## YOUR OBJECTIVE
Going through the material underneath, give only the number of lines that contain "Wanderung".

────────────────

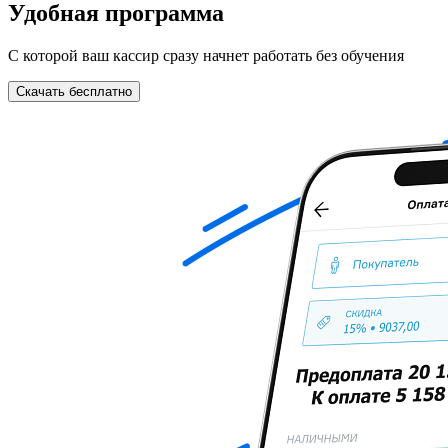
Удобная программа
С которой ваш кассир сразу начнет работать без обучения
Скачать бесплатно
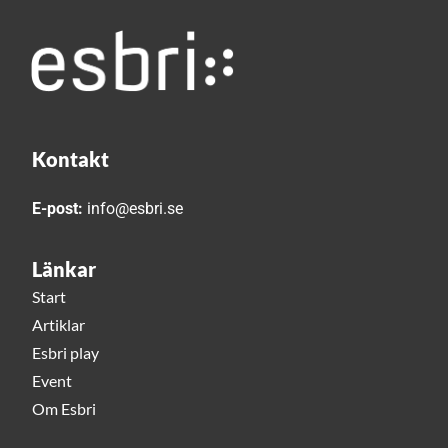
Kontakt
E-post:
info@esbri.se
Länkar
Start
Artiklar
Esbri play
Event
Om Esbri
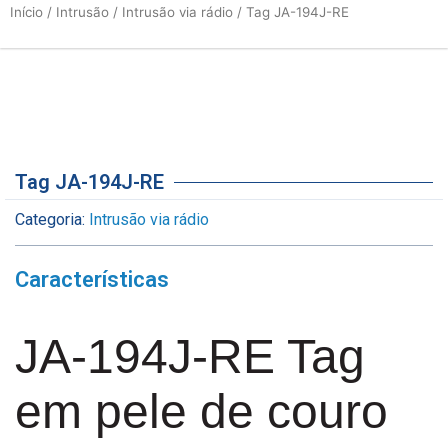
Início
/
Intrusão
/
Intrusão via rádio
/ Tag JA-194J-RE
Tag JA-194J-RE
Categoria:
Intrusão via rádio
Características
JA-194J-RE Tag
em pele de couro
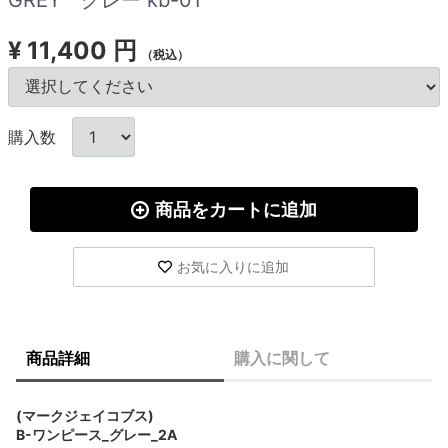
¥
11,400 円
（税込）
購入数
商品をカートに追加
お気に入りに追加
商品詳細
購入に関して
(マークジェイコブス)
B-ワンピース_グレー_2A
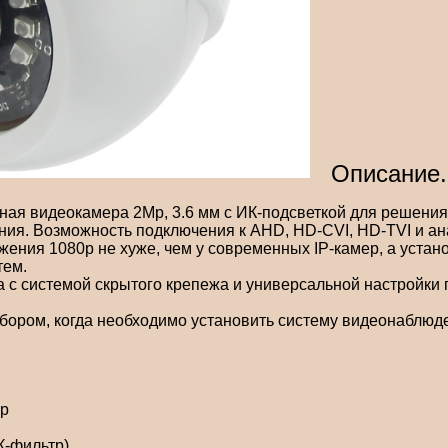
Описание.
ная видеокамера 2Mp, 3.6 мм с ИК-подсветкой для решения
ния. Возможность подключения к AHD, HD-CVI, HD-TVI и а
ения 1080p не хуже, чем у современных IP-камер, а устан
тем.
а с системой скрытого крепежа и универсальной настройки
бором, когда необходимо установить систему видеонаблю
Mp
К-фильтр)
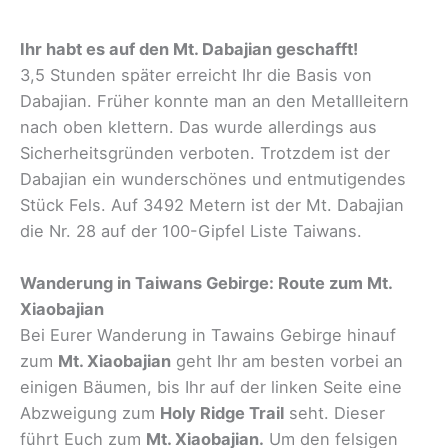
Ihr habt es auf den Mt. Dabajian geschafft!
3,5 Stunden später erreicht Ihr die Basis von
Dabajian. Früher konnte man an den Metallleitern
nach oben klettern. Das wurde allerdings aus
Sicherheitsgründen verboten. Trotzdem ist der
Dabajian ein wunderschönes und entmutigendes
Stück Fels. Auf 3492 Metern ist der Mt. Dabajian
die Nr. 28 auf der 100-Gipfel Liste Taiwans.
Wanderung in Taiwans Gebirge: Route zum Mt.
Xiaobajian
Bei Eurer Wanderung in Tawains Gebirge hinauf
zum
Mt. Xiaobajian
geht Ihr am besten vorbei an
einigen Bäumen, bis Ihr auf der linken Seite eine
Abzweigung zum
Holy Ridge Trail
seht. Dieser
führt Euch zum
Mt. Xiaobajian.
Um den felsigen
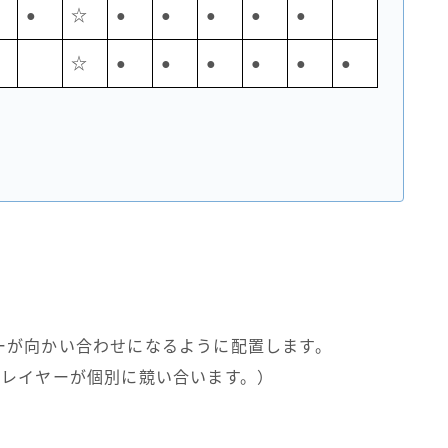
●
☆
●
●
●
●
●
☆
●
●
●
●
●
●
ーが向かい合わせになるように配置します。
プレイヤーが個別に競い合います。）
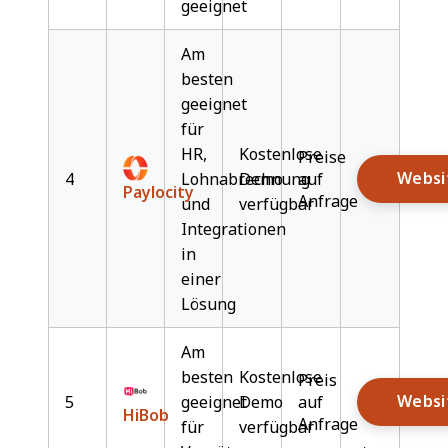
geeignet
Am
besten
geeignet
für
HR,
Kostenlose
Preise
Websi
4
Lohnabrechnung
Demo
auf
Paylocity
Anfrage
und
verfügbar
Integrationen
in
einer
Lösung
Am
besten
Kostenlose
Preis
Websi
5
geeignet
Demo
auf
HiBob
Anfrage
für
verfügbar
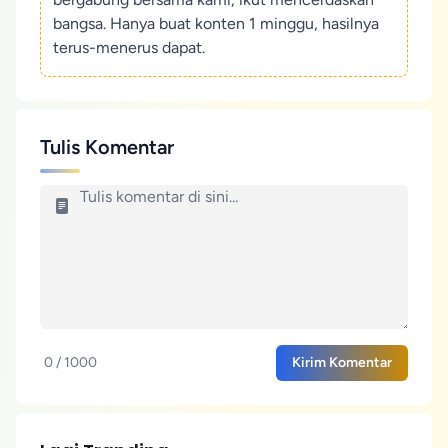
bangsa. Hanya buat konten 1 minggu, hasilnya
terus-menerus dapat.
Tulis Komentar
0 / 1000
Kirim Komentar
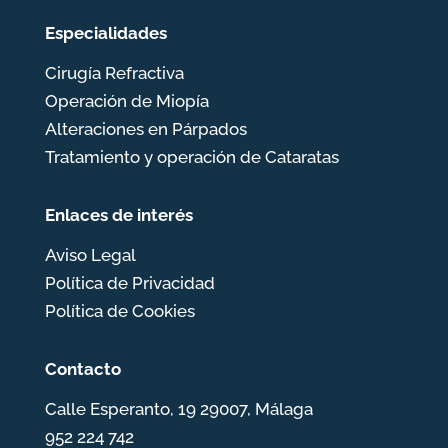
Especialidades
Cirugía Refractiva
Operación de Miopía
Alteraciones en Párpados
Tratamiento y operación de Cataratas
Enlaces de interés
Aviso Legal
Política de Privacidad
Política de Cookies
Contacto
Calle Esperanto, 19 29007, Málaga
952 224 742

────────────────

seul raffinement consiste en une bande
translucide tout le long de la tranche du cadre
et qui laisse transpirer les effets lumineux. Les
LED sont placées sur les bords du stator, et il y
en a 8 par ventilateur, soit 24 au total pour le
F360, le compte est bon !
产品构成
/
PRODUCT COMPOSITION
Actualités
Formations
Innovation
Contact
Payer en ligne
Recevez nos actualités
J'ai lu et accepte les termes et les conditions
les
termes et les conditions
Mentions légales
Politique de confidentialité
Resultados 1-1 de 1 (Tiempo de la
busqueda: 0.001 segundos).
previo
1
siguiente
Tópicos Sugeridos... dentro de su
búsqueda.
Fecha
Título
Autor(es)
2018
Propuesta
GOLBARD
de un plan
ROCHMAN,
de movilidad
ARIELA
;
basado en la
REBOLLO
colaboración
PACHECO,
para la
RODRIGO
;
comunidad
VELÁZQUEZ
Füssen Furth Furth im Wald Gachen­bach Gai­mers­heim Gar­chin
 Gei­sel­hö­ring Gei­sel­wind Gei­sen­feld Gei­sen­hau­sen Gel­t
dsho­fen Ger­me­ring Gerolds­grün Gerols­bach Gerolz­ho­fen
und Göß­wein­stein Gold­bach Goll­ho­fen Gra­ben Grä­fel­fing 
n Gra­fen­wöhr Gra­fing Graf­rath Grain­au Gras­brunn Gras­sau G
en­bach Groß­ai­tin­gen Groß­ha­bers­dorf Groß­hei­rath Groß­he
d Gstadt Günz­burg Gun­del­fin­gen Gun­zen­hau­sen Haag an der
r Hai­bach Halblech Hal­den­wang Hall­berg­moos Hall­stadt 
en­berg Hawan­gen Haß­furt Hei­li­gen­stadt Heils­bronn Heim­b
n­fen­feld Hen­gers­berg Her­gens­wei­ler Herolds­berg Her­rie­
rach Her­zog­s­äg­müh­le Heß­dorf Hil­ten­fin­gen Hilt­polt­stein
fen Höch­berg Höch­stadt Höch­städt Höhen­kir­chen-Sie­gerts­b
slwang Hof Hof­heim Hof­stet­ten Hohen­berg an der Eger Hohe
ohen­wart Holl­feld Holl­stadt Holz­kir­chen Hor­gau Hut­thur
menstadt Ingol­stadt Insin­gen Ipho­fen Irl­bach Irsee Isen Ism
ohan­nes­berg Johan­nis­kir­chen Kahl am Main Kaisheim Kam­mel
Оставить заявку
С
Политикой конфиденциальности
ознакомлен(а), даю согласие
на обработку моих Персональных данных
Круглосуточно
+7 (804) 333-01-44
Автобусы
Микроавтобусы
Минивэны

────────────────

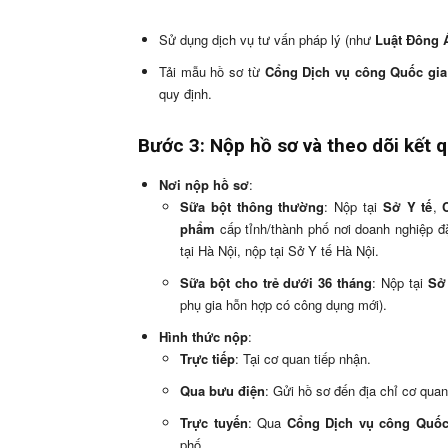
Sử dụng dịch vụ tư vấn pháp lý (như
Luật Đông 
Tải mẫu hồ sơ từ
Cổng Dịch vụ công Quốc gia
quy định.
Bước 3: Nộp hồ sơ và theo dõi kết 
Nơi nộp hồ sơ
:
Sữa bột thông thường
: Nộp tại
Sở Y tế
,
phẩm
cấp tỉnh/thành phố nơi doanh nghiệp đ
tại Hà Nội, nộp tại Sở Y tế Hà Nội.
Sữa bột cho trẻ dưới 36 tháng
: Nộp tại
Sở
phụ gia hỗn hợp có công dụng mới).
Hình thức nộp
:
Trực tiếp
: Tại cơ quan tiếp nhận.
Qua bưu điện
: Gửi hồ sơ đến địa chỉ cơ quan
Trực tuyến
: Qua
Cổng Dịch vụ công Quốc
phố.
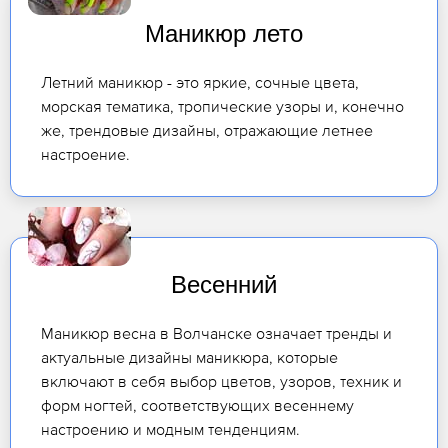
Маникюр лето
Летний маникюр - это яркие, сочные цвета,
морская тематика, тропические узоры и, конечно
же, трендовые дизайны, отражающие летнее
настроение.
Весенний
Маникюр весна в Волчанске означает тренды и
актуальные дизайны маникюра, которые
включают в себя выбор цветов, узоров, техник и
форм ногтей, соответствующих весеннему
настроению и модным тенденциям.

────────────────

## SOLUTION TO THIS PROBLEM
2